- [Records from a data source]:
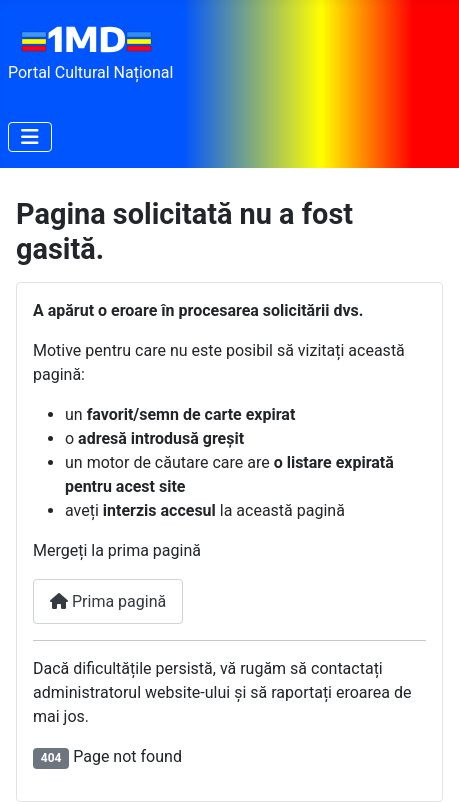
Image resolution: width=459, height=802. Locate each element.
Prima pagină (108, 601)
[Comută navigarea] (30, 137)
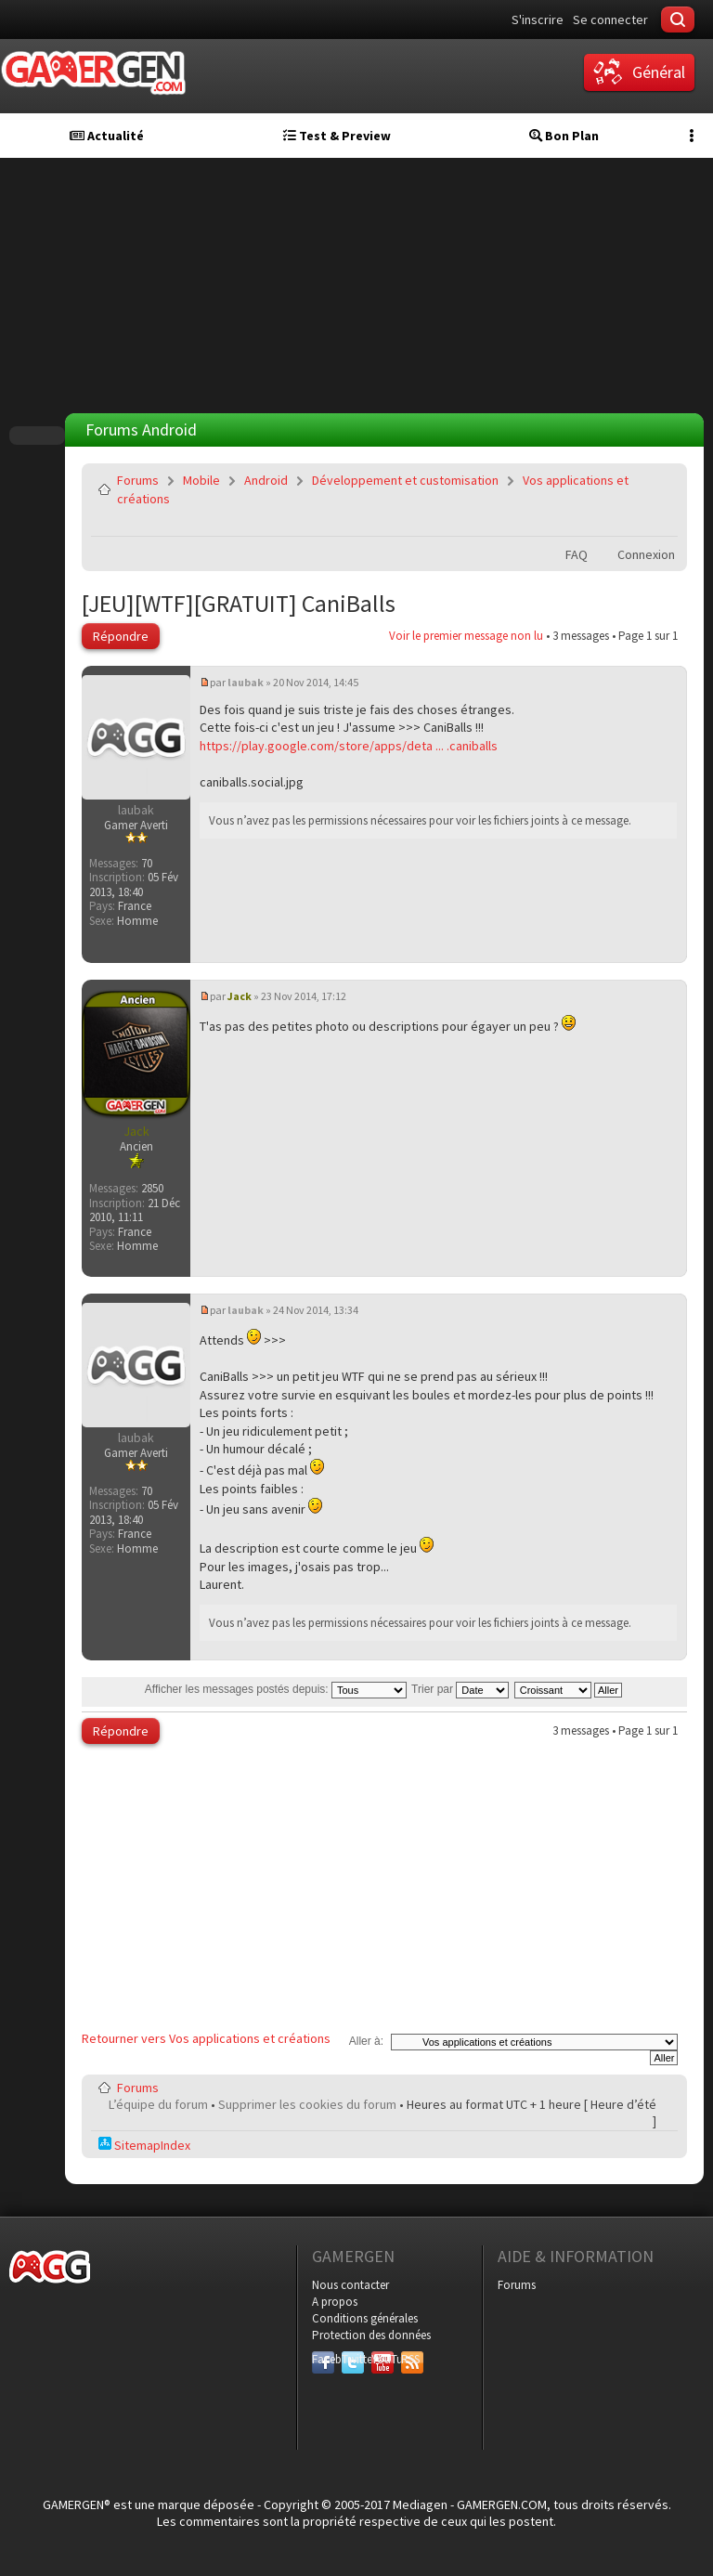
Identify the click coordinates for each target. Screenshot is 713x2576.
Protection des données (371, 2335)
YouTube (382, 2359)
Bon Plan (564, 135)
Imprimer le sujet (616, 522)
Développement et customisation (405, 480)
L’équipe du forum (158, 2104)
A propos (334, 2301)
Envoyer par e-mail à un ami (660, 522)
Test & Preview (337, 135)
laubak (245, 682)
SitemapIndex (144, 2145)
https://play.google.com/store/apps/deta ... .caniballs (349, 745)
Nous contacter (350, 2285)
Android (266, 480)
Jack (239, 996)
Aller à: (366, 2041)
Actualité (107, 135)
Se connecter (610, 19)
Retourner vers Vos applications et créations (206, 2038)
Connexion (646, 554)
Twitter (353, 2359)
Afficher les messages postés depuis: (276, 1689)
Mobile (201, 480)
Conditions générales (365, 2318)
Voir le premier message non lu (466, 636)
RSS (410, 2359)
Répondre (121, 636)
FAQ (576, 554)
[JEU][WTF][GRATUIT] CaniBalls (238, 603)
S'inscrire (538, 19)
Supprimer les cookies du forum (307, 2104)
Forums (138, 480)
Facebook (323, 2359)
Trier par (460, 1689)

- [WORK ITEM]:
Search the records for the string "each", and copy every line that holds it.

- [EXERCISE SOLUTION]:
Image resolution: width=459, height=802. Locate each element.
Identify the click coordinates for each target. Screenshot is 713x2576.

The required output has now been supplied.